Methodologies: Between January 2009 and November 2017, data on CCIP patients were collected retrospectively from those diagnosed and treated in 17 hospitals in 12 Chinese provinces. Patients’ ages, tumor clinical characteristics, medical management (during pregnancy or postpartum), obstetrical measures (i.e. gestational age at diagnosis, delivery mode, and birth weight), and maternal and neonatal outcomes were among the data collected. Patients’ overall survival was measured using Kaplan–Meier survival curves and log-rank tests in a survival analysis.
From 45,600 cervical cancer patients (0.23 percent) and 525,000 pregnant women, one hundred and five women diagnosed with CCIP (median age = 35 years) were reported (0.020 percent ). At the time of cancer diagnosis, the median gestational age was 20.0 weeks. 93.3 percent of CCIP patients were in the IB1 clinical stage, 81.9 percent went to the clinic because of vaginal bleeding during pregnancy, and 72.4 percent had not been tested for cervical cancer in over 5 years.
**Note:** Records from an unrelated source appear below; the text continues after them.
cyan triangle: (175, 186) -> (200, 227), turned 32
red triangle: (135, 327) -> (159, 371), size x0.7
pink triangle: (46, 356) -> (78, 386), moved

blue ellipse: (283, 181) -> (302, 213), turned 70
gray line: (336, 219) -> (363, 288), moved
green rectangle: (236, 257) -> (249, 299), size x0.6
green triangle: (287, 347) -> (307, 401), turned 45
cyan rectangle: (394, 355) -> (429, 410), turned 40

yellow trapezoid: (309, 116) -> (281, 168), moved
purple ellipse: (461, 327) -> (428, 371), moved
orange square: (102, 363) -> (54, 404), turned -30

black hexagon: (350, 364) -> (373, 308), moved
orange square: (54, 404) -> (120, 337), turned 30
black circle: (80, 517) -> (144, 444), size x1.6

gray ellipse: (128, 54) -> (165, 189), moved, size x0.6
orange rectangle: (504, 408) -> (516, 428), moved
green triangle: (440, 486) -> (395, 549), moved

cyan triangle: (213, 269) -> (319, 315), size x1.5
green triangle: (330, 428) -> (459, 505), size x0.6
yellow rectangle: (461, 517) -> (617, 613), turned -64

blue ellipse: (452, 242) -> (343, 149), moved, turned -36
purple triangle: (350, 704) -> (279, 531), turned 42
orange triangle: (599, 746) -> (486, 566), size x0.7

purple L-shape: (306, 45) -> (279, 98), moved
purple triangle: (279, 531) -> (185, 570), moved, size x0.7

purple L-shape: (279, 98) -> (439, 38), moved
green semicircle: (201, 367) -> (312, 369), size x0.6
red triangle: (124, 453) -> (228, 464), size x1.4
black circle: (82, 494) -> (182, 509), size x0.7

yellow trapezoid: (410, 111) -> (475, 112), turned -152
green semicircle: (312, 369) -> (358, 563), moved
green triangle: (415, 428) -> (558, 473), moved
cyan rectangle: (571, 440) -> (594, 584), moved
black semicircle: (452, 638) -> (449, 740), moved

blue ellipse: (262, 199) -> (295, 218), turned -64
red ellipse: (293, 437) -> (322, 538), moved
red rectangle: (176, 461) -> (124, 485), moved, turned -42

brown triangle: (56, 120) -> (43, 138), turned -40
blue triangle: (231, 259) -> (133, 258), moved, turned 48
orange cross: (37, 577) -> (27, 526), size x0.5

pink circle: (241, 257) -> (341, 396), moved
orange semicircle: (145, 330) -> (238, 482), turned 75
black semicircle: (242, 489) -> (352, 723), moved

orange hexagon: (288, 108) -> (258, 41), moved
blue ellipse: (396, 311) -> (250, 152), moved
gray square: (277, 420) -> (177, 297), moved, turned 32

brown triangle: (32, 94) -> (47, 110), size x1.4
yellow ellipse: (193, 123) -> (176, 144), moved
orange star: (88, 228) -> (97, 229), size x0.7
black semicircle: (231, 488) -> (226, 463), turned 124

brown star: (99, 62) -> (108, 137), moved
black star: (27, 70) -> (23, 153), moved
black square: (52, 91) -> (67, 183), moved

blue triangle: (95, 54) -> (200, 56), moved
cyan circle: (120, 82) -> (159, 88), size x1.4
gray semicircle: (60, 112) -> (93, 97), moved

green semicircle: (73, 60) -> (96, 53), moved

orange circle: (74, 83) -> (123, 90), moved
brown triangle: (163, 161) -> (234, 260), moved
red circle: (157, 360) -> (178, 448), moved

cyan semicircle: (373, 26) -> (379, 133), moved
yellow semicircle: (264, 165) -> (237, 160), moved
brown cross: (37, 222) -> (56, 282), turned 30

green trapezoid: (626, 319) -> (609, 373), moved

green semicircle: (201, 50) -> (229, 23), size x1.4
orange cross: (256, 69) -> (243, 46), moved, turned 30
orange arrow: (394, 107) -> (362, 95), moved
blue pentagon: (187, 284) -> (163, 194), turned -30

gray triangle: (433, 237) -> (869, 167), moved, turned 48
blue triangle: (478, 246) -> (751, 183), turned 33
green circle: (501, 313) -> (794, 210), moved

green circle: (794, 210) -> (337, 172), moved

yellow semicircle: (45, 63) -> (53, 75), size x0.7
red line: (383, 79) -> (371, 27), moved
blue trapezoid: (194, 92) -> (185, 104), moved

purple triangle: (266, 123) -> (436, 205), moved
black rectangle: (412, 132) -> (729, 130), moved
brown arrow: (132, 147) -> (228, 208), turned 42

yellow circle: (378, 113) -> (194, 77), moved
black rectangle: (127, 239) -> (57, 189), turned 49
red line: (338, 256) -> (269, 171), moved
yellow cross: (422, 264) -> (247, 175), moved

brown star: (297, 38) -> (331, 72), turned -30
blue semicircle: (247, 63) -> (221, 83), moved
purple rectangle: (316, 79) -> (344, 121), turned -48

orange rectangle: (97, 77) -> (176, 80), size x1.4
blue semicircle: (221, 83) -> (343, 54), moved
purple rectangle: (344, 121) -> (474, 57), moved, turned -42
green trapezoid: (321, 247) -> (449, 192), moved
Patients were divided into two categories to study cancer treatments during pregnancy: those who had their pregnancy terminated (TOP, n = 67) and those who had their pregnancy continued (COP, n = 38). The TOP group was found to be more likely than the COP group to be diagnosed at a younger gestational level (14.8 vs. 30.8 weeks, p 0.001). The COP group’s average mortality danger ratio was 1.063 times that of the TOP group (95 percent confidence interval = 0.24, 4.71). In terms of maternal survival, there were no major variations between the TOP and COP classes (p = 0.964). At the end of the follow-up period, 33 of the infants of CCIP patients were well, with a median age of 18 2.8 months.